What is it that you look for in a good short story?

To be immediately transported into another world. Writing short stories requires many different things to novels- the obvious one being there is less time to absorb yourself into the setting and get to know the characters. For this reason, the writer has less time to ‘grab’ the reader, so it has to be immediately engaging and concise. For my own personal taste, I like to read about something that I’ve never considered before; or, to read a writing style that is truly distinctive.

Suggest three writers that an aspiring short-story writer must read.

I’d probably recommend they read something that is in the same vein as the genre/style they are writing in, and then, the exact opposite, something that they would never consider writing, just to compare and contrast different styles and consider all the options that are available.

My own personal three favourite short story collections are The First Person and    Other Stories by Ali Smith; No One Belongs Here More Than You by Miranda July and The Rental Heart and Other Fairytales by Kirsty Logan.

Tell us about one creative writing exercise that has helped you the most as a writer.

The one that helps me the most is freewriting because it’s just raw and you don’t get a chance to self-edit. It’s basically writing down the first things that come into your head and letting your thoughts spiral, it often takes you somewhere you wouldn’t automatically go. It can even get a bit weird sometimes, in an out-of-body type of way, like it’s not really you who’s in charge of the pen/keyboard…or maybe that’s just me! Most of it will probably be unusable, but it’s very freeing and there might just be that one amazing line hidden in there somewhere.

If you were asked to give three tips to an aspiring author, as far as the structure and voice of writing is concerned, what would they be?

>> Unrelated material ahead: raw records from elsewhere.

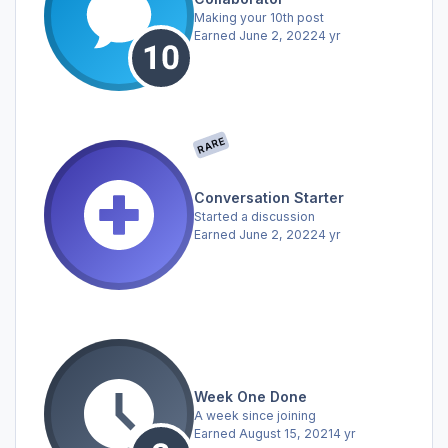
Making your 10th post
Earned
June 2, 2022
4 yr
RARE
Conversation Starter
Started a discussion
Earned
June 2, 2022
4 yr
Week One Done
A week since joining
Earned
August 15, 2021
4 yr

A tutor of mine would always say ‘find the uniqueness within your writing’. I think this is particularly applicable to the voice of a character, or a story. At first it could sound like obvious advice, but it requires you to be really honest and ask yourself if you are creating something that is unique rather than a pastiche of someone else you admire, or even something that you’ve written before.

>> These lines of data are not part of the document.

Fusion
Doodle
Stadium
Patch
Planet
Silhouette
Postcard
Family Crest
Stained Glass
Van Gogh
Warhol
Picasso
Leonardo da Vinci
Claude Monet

I’m not a fan of formal structural advice, as I think it can halt creativity. I’d prefer a really messy, unstructured first draft that can be edited later, rather than trying to keep to a pre-destined structure that might stifle creativity. Having said that, structurally, I often find that new writers tend to get muddled with where exactly in a story they have said something. For example, certain knowledge might be assumed at the beginning of a story without them actually writing it on the page. In contrast, sometimes too much information is given at the wrong times and it can slow a story down. Try not to get too expositional and bogged down with details that aren’t needed. And remember that dialogue can often be a great way of picking up the pace of a piece if you feel things are getting a bit static.